En effet, les femmes sont moins propriétaires que les hommes et il est deux fois plus fréquent qu’un homme possède seul du patrimoine immobilier. Cet écart a tendance à s’accroître. L’inégalité de patrimoine entre hommes et femmes serait passée de 9 % en 1998 à 16 % en 2015, un des taux les plus élevés en Europe. Le rapport souligne aussi la possible existence d’une « pratique discriminatoire fréquente de l’héritage à l’encontre des femmes, réduisant leurs chances d’accéder à la propriété ».
Enfin, les violences conjugales sont également un facteur de précarisation, les femmes étant souvent contraintes de quitter le logement.
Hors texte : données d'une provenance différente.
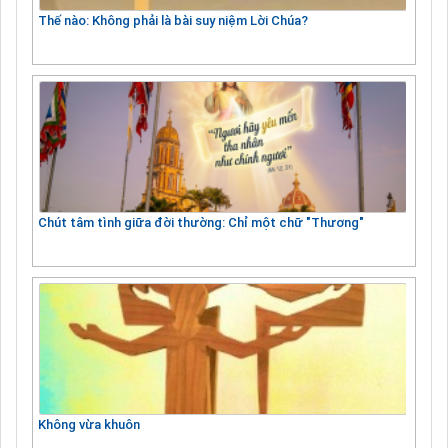
Thế nào: Không phải là bài suy niệm Lời Chúa?
Chút tâm tình giữa đời thường: Chỉ một chữ "Thương"
Không vừa khuôn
D’après la Fédération Nationale Solidarité Femmes (FNSF), 80 % des femmes victimes de violence sont hébergées dans des dispositifs qui ne sont pas adaptés à leur situation. Et près de 40 % des femmes victimes de violences en demande d’hébergement seraient sans solution (dont un tiers avec enfants).
Des mesures insuffisantes
La fondation juge les actions du gouvernement insuffisantes, qualifiant l’année 2022 d’année « blanche ou presque dans la lutte contre le mal–logement ». Elle estime également que les mesures mises en œuvre pour faire face à l’inflation et la crise énergétique (bouclier tarifaire, chèque énergie, aide à la rénovation énergétique…) ne sont pas correctement ciblées. Le délégué général de la Fondation, Christophe Robert, s’indigne : « aux plus riches, d’un côté, des mesures pérennes, massives ; aux plus pauvres, d’un autre côté, des mesures ponctuelles ».